▸ Requirement
After locating the line that contains "Системы медицинского газоснабжения" in the records below, write out exactly that line and each line after it through the one that contains "Вертикализаторы", and nothing else.

[Extracted records]
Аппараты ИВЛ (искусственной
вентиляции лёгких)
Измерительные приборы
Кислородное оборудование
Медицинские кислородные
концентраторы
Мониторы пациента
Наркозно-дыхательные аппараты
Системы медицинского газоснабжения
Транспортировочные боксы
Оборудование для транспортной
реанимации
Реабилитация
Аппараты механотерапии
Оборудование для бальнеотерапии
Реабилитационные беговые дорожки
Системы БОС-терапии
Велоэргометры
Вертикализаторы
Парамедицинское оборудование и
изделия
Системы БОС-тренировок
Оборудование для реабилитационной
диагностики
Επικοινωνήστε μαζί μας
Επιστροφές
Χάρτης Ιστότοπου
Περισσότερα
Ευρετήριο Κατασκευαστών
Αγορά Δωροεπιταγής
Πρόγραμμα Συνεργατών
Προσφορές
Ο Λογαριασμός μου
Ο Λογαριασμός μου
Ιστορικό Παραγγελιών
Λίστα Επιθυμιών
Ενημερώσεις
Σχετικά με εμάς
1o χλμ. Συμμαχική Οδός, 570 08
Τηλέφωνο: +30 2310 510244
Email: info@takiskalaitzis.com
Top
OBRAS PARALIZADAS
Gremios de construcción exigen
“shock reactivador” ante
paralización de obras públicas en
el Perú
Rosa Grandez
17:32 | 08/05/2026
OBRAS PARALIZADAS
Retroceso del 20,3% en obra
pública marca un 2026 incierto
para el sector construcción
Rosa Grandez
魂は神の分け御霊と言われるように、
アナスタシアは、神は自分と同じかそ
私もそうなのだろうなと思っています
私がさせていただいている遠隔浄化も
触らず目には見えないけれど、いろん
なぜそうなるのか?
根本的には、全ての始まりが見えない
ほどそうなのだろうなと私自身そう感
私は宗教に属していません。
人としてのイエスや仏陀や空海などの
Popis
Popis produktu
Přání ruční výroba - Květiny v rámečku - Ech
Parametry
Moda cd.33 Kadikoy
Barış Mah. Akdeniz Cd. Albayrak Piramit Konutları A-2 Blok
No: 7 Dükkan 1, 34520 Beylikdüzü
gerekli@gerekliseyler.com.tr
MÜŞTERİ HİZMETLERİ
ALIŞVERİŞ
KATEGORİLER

▸ Exercise output
Системы медицинского газоснабжения
Транспортировочные боксы
Оборудование для транспортной
реанимации
Реабилитация
Аппараты механотерапии
Оборудование для бальнеотерапии
Реабилитационные беговые дорожки
Системы БОС-терапии
Велоэргометры
Вертикализаторы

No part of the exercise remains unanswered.